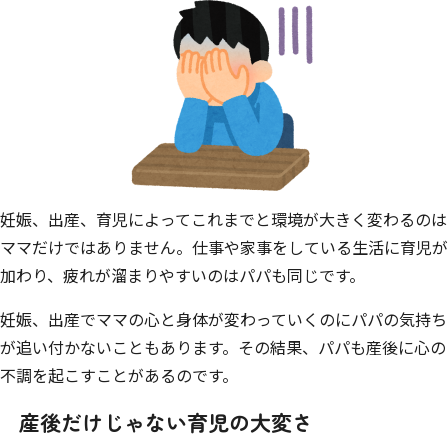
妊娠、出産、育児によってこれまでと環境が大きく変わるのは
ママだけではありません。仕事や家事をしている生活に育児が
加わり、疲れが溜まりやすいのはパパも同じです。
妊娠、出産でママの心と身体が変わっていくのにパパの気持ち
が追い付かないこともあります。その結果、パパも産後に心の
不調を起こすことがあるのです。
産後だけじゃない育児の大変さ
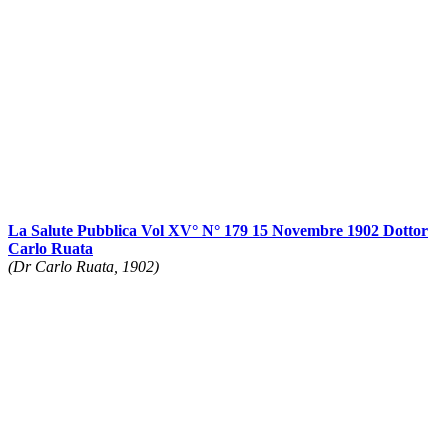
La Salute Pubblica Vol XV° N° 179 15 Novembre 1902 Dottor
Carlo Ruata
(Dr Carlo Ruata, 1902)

==========

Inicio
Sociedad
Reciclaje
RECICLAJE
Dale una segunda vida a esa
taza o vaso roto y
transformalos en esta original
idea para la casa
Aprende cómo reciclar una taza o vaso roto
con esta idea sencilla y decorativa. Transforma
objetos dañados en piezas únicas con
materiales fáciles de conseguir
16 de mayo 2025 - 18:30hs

==========

What the task requires = To complete this exercise, transcribe exactly the lines above from the one that holds "ママだけではありません。仕事や家事をしている生活に育児が" through the one that holds "(Dr Carlo Ruata, 1902)". Pictures stay out.

Completed task =
ママだけではありません。仕事や家事をしている生活に育児が
加わり、疲れが溜まりやすいのはパパも同じです。
妊娠、出産でママの心と身体が変わっていくのにパパの気持ち
が追い付かないこともあります。その結果、パパも産後に心の
不調を起こすことがあるのです。
産後だけじゃない育児の大変さ
La Salute Pubblica Vol XV° N° 179 15 Novembre 1902 Dottor
Carlo Ruata
(Dr Carlo Ruata, 1902)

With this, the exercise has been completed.